:: Work item ::
Set down the data below in full, exactly as it reads, but without the pictures.

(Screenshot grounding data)
Segment Open

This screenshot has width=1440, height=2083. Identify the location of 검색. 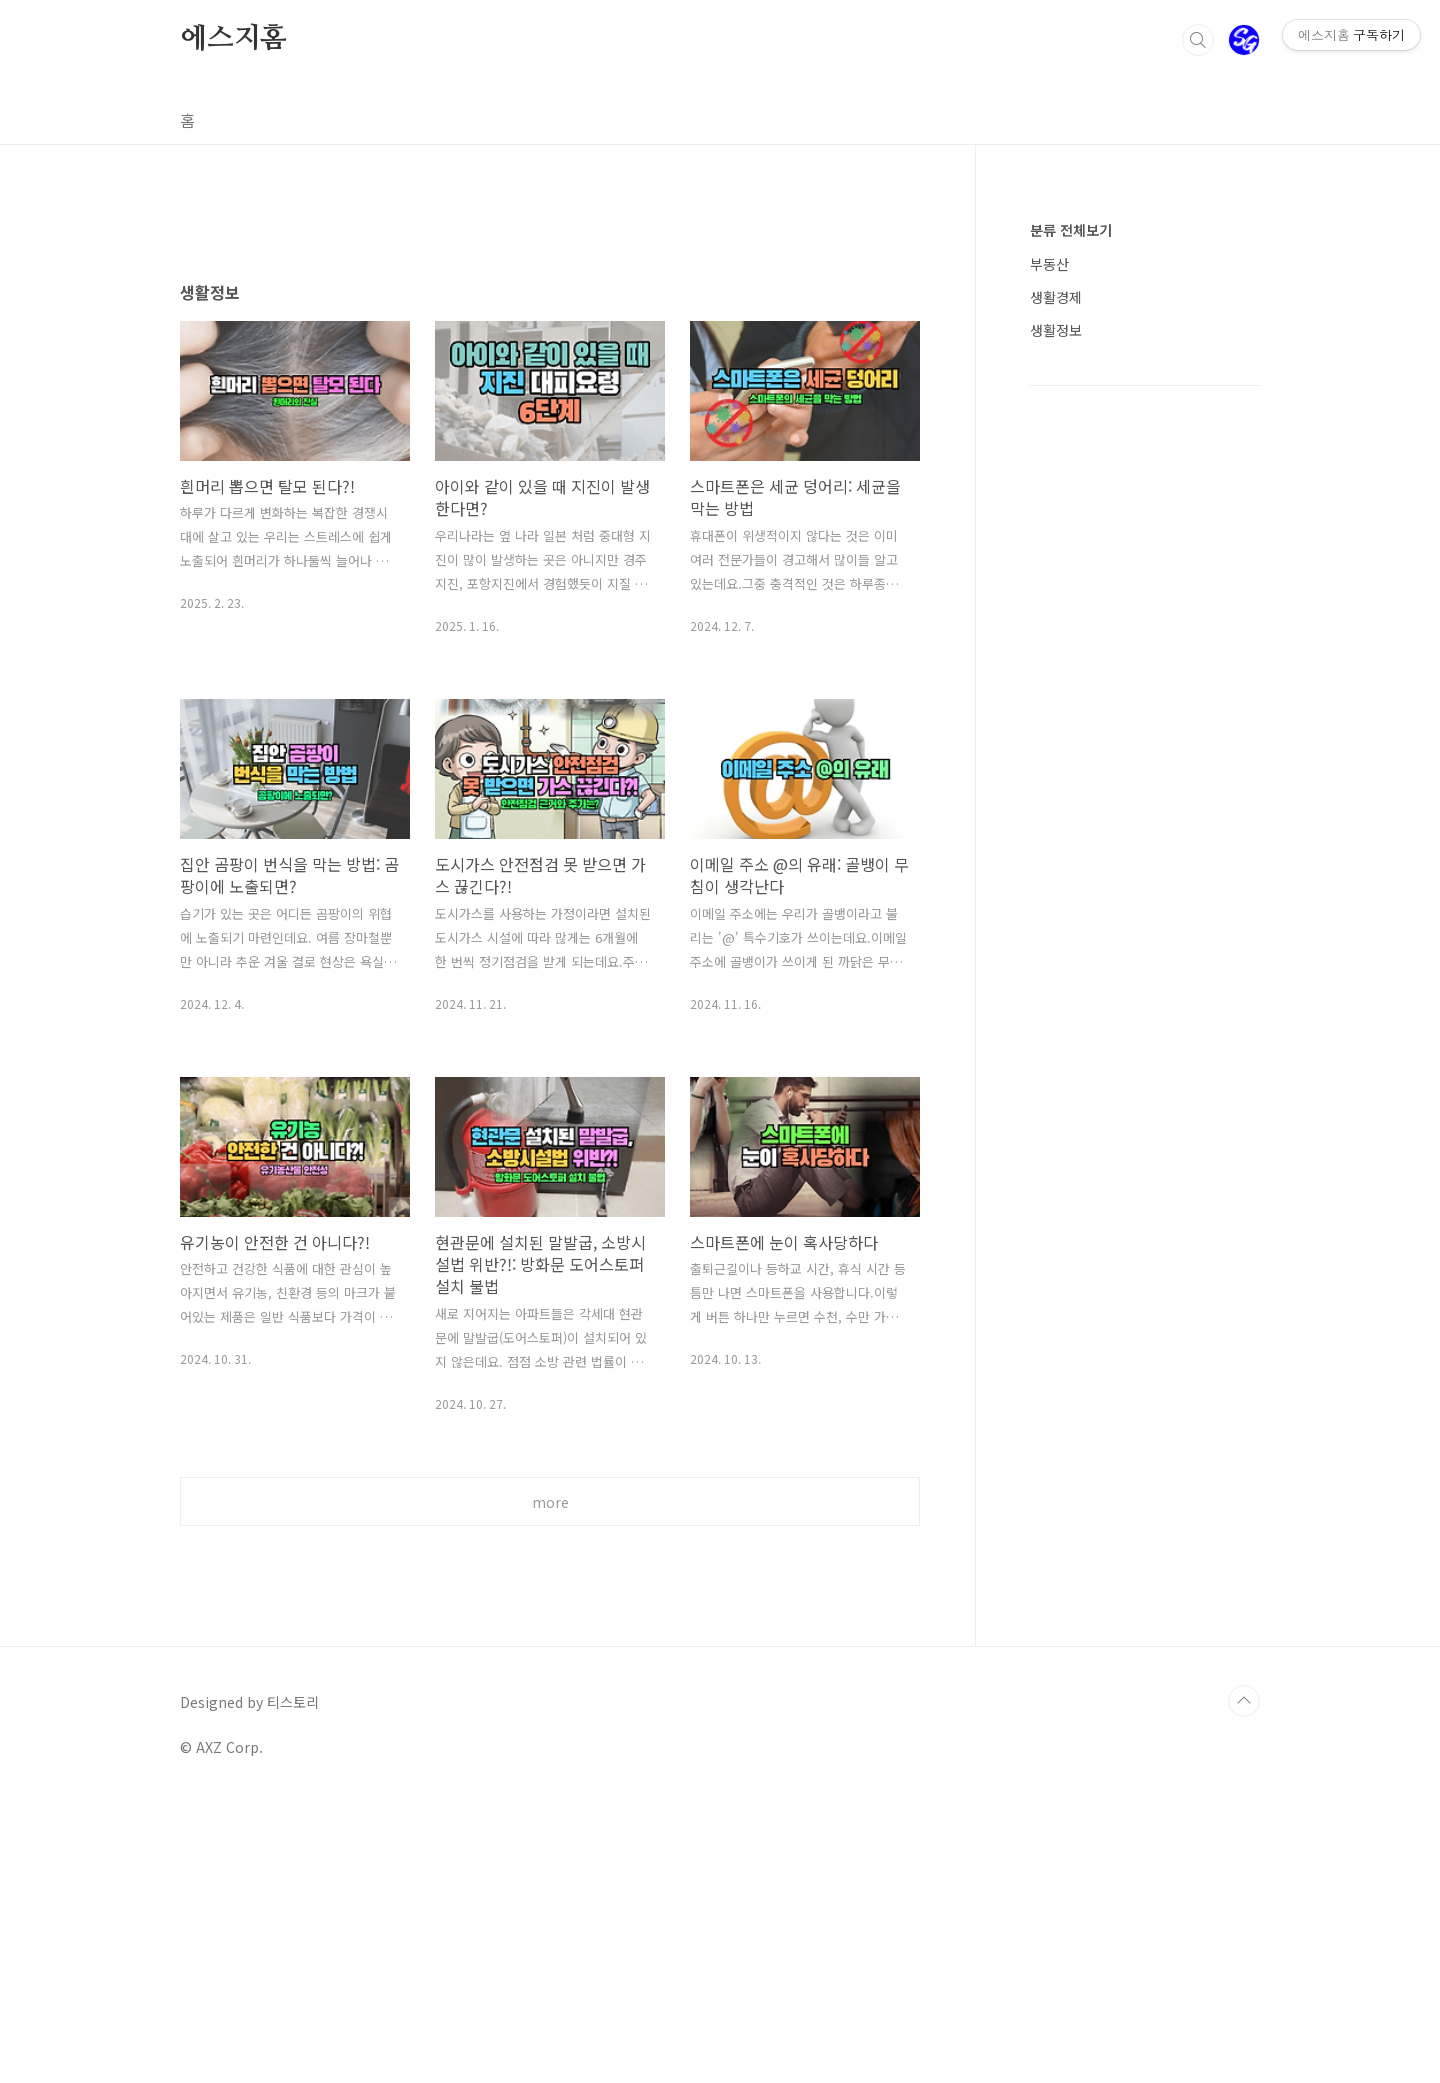
(1198, 40).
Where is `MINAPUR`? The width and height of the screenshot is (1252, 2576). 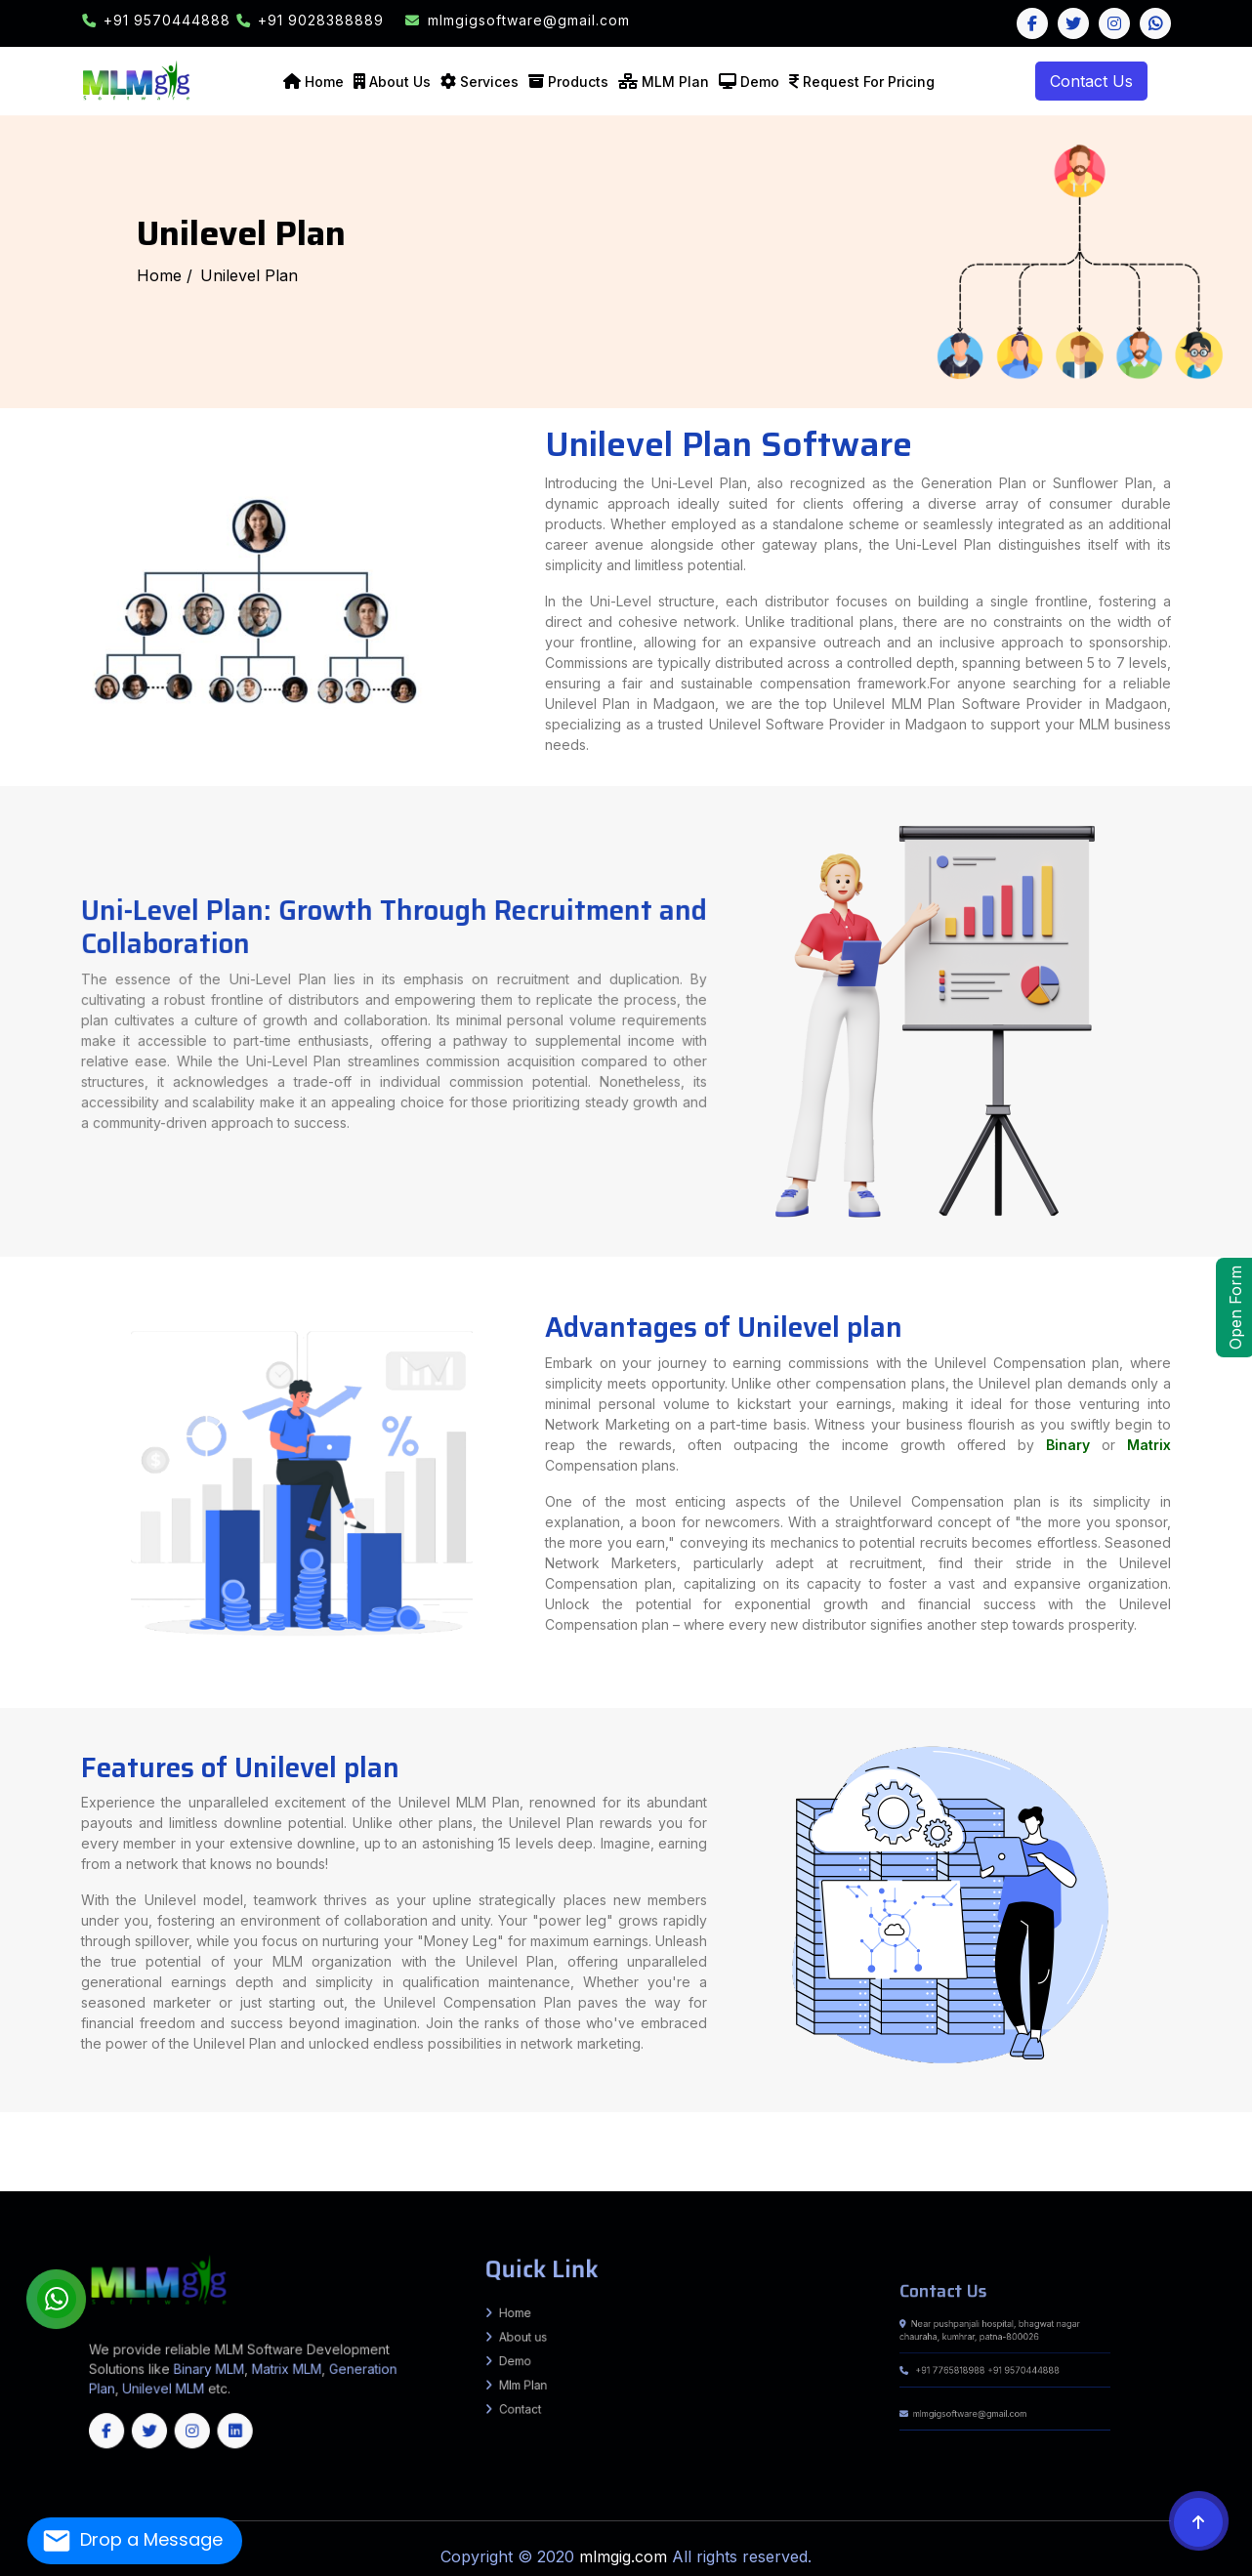
MINAPUR is located at coordinates (1157, 2132).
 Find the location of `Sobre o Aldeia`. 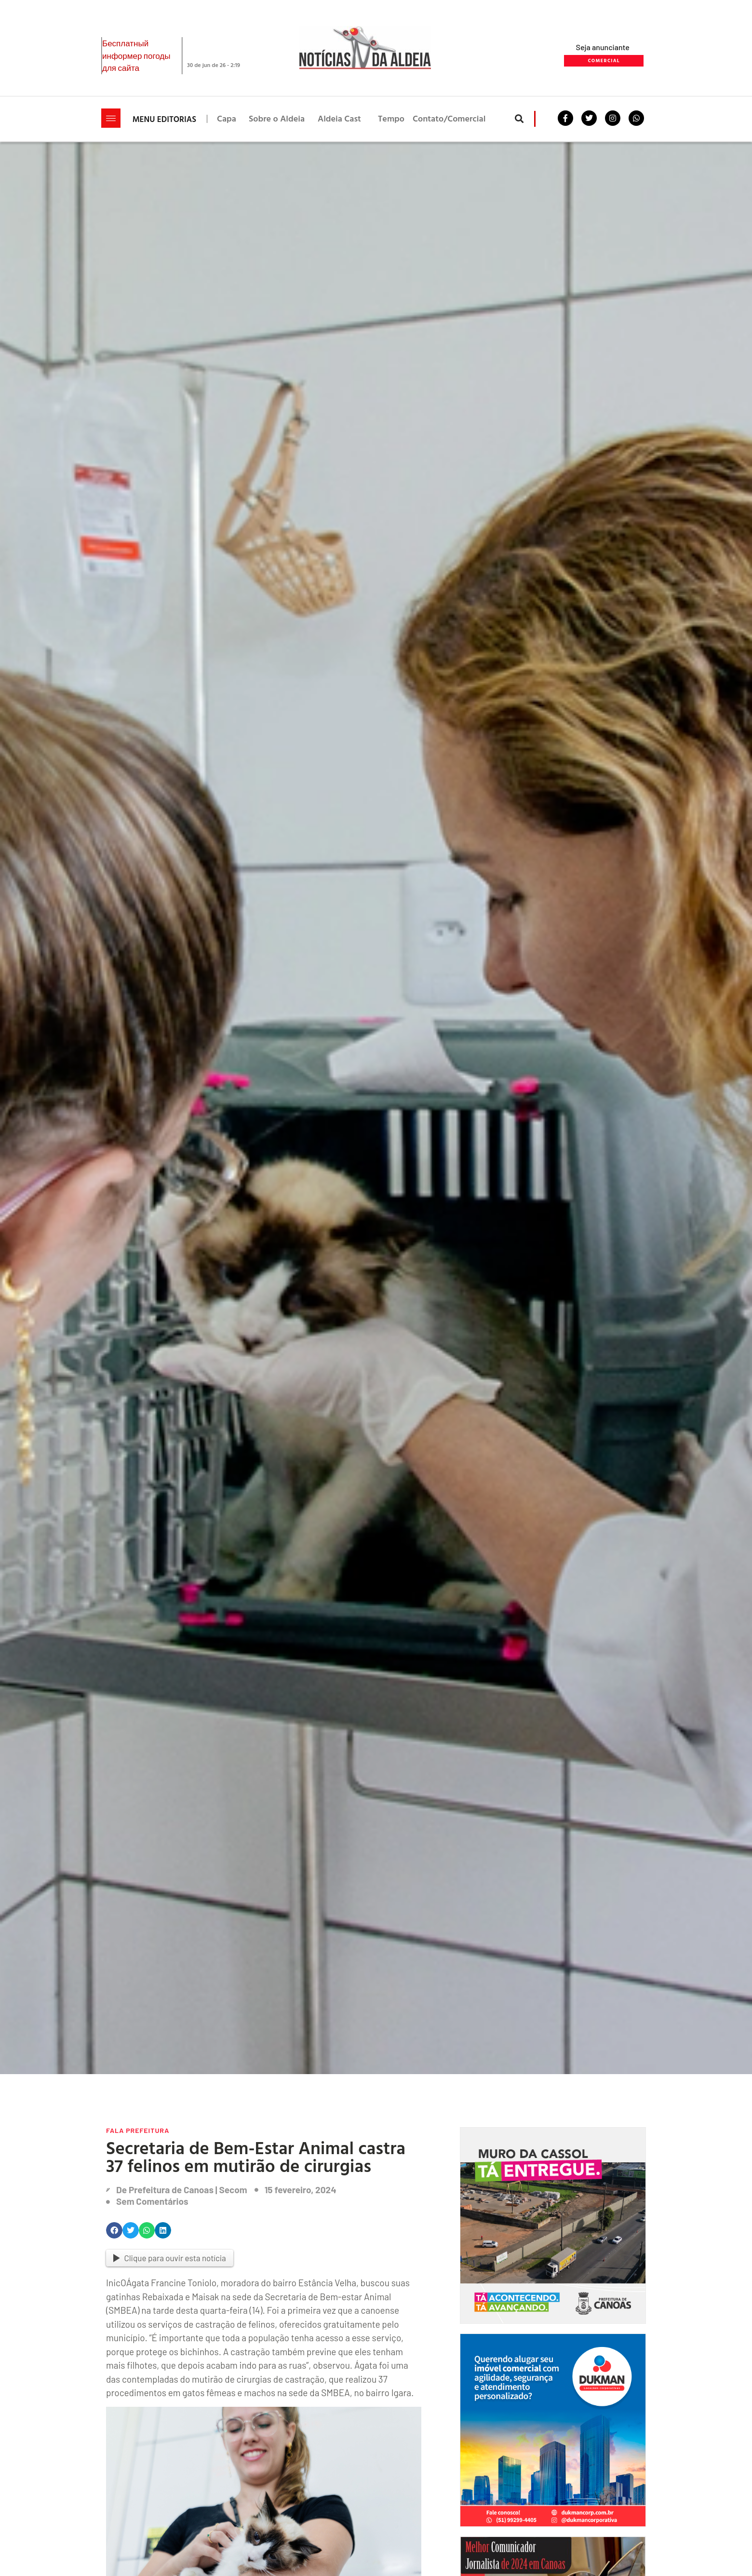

Segment Closed

:: Solved exercise ::
This screenshot has width=1440, height=2083. Identify the location of 검색. 
(1198, 40).
Where is `MINAPUR`? The width and height of the screenshot is (1252, 2576). 
MINAPUR is located at coordinates (1157, 2132).
 Find the location of `Sobre o Aldeia`. 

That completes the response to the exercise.